10 - Süheyb İbnu Sinân (radıyallahu anh) anlatıyor: Hz. Peygamber (aleyhissalâtu vesselâm) şöyle buyurdular: "Mü'min kişinin durumu ne kadar şaşırtıcıdır! Zira her işi onun için bir hayırdır. Bu durum, sâdece mü'mine hastır, başkasına değil: Ona memnun olacağı birşey gelse şükreder, bu ise hayırdır; bir zarar gelse sabreder bu da hayırdır".
Müslim, Zühd 64, (2999).
11 - Ebu Hüreyre (radıyallahu anh) anlatıyor: Hz. Peygamber (aleyhissalâtu vesselâm) buyurdular ki: "Muhammed'in nefsini kudret eliyle tutan zâta yemîn ederim ki, bu ümmetten her kim -Yahudî olsun, Hristiyan olsun- beni işitir, sonra da bana gönderilenlere inanmadan ölecek olursa mutlaka cehennem ehlinden olacaktır".
Müslim, İman 240, (153).
12 - Vehb İbnu Münebbih'in anlattığına göre kendisine: "Lâilâhe illallah cennetin anahtarı değil mi? dendi de: "Evet, öyledir ama dişsiz anahtar olur mu? Dişleri olan anahtarın varsa kapın açılır, yoksa kapalı kalır, açılmaz" cevabını verdi.
Buhârî, Cenâiz 1.
13 - Abdullah İbnu Mes'ud el-Hüzelî (radıyallahu anh)'nin anlattığına göre, bir adam kendisine "Sırat-ı müstakim (doğru yol) nedir?" diye sordu. Ona şu cevabı verdi:"Muhammed (aleyhissalâtu vesselâm), bizi sırat-ı müstakimin bir başında bıraktı. Bunun öbür ucu ise cennete ulaşmaktır. Bu ana yolun sağında ve solunda başka tali yollar da var. Bunlardan her birinin başında bir kısım insanlar durmuş oradan geçenleri kendilerine çağırıyorlar. Kim bu dış yollardan birine sülûk ederse yol onu ateşe götürecektir. Kim de sırat-ı müstakîme sülûk ederse o da cennet'e ulaşacaktır." İbnu Mes'ud bu açıklamayı yaptıktan sonra şu ayeti okudu: "İşte bu benim sırat-ı müstakimimdir, buna uyun. Başka yollara sapmayın, sonra onlar sizi Allah'ın yolundan ayırırlar...." (En'âm 152)
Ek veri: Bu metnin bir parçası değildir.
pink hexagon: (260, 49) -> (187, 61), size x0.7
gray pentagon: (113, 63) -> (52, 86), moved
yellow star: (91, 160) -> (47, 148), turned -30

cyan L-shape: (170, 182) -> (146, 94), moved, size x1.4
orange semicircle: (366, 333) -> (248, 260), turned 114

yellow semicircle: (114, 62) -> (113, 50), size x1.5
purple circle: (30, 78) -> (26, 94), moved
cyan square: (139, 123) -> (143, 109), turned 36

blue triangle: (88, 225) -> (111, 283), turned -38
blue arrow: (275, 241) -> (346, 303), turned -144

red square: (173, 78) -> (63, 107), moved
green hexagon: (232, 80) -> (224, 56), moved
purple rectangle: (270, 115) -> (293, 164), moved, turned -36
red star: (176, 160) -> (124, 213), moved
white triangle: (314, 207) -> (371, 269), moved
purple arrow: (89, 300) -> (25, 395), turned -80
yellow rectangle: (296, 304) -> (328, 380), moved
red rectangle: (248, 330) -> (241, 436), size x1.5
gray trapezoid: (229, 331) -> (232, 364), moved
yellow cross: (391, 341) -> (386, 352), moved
(Rezîn İbnu Muâviye'nin ilâvesidir).
İMÂNIN HAKİKATİ
14 - Abdullah İbnu Ömer İbni'l-Hattâb (radıyallahu anh)'ın anlattığına göre, bir adam kendisine: Gazveye çıkmıyor musun?" diye sorar. Abdullah şu cevabı verir: "Ben Hz. Peygamber (aleyhissalâtu vesselâm)'i işittim, şöyle buyurmuştu: "İslâm beş esas üzerine bina edilmiştir: Allah'tan başka ilâh olmadığına ve Muhammed'in O'nun kulu ve elçisi olduğuna şehâdet etmek, namaz kılmak, oruç tutmak, Kâbe'ye haccetmek, Ramazan orucu tutmak".
Buhârî, İman 1; Müslim, İman 22 (....); Nesâî, İman 13, (9, 107-108); Tirmizî, İman 3, (2612).
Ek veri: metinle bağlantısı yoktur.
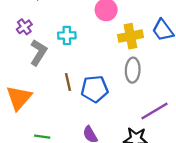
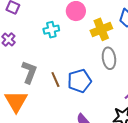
cyan cross: (67, 35) -> (51, 30), moved
gray L-shape: (38, 52) -> (29, 72), moved

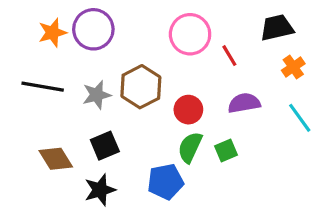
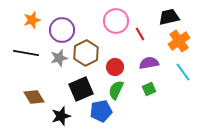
purple circle: (93, 29) -> (62, 30), moved
orange cross: (293, 67) -> (179, 41), size x1.5
black square: (105, 146) -> (81, 89), moved, size x1.4
green square: (226, 151) -> (149, 89), moved

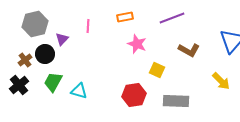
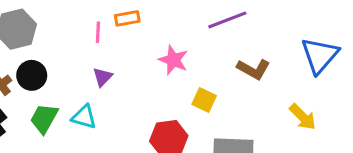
orange rectangle: (125, 17) -> (127, 18), moved
purple triangle: (62, 39) -> (103, 77), moved
cyan triangle: (79, 91) -> (84, 117), moved

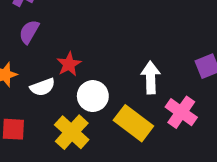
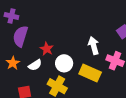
purple semicircle: (29, 32) -> (20, 36), size x1.5

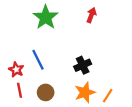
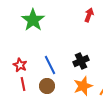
green star: (46, 17) -> (33, 20), moved
blue line: (38, 60) -> (50, 65), moved

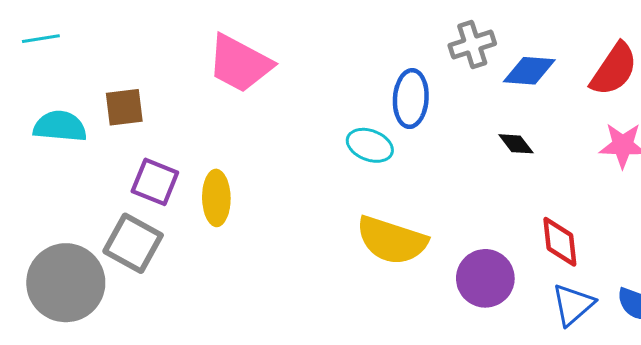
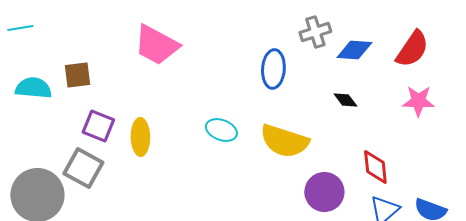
cyan ellipse: (370, 145) -> (221, 130), moved
yellow semicircle: (392, 240) -> (284, 141), moved

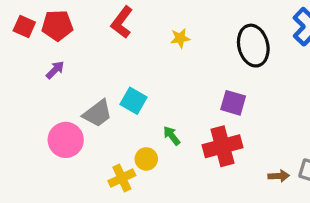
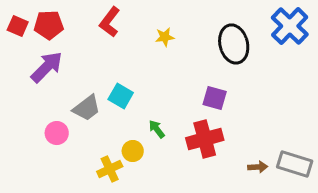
purple arrow: (55, 70) -> (47, 67), size x1.8
pink circle: (66, 140) -> (57, 133), size x0.7

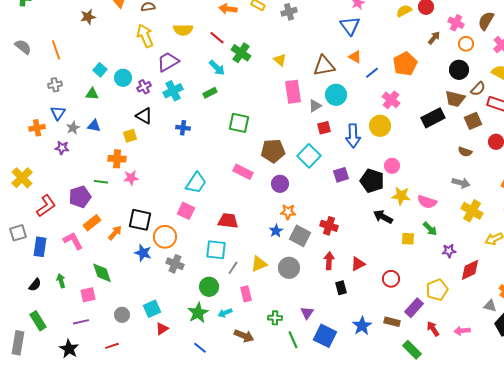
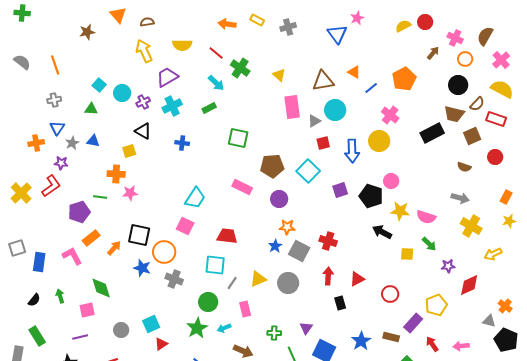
blue triangle: (350, 26) -> (337, 34), moved
red L-shape: (46, 206) -> (51, 186), moved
15 - Yahya İbnu Ya'mur haber veriyor: "Basra'da kader üzerine ilk söz eden kimse Ma'bed el-Cühenî idi. Ben ve Humeyd İbnu Abdirrahmân el-Himyerî, hac veya umra vesîlesiyle beraberce yola çıktık. Aramızda konuşarak, Ashab'tan biriyle karşılaşmayı temenni ettik. Maksadımız, ondan kader hakkında şu heriflerin ettikleri laflar hususunda soru sormaktı. Cenâb-ı Hakk, bizzat Mescid-i Nebevî'nin içinde Abdullah İbnu Ömer (radıyallahu anh)'la karşılaşmayı nasib etti. Birimiz sağ, öbürümüz sol tarafından olmak üzere ikimiz de Abdullah (radıyallahu anh)'a sokuldu. Arkadaşımın sözü bana bıraktığını tahmîn ederek, konuşmaya başladım: "Ey Ebu Abdirrahmân, bizim taraflarda bazı kimseler zuhur etti. Bunlar Kur'ân-ı Kerîm'i okuyorlar. Ve çok ince meseleler bulup çıkarmaya çalışıyorlar." Onların durumlarını beyan sadedinde şunu da ilâve ettim: "Bunlar, "kader yoktur, herşey hâdistir ve Allah önceden bunları bilmez" iddiasındalar." Abdullah (radıyallahu anh): "Onlarla tekrar karşılaşırsan, haber ver ki ben onlardan berîyim, onlar da benden berîdirler." Abdullah İbnu Ömer sözünü yeminle de te'kîd ederek şöyle tamamladı: "Allah'a kasem olsun, onlardan birinin Uhud dağı kadar altını olsa ve hepsini de hayır yolunda harcasa kadere inanmadıkça, Allah onun hayrını kabul etmez."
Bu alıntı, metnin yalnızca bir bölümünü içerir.